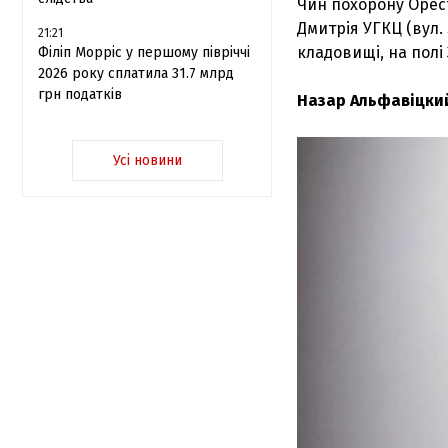
Чин похорону Орест
Дмитрія УГКЦ (вул.
21:21
кладовищі, на полі 
Філіп Морріс у першому півріччі
2026 року сплатила 31.7 млрд
грн податків
Назар Альфавіцки
Усі новини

++++++++++

*TASK DETAILS*.
Return every line shown above without changing a word, and skip the pictures.

*RESPONSE TO THE TASK*.
Чин похорону Орест
Дмитрія УГКЦ (вул.
21:21
кладовищі, на полі 
Філіп Морріс у першому півріччі
2026 року сплатила 31.7 млрд
грн податків
Назар Альфавіцки
Усі новини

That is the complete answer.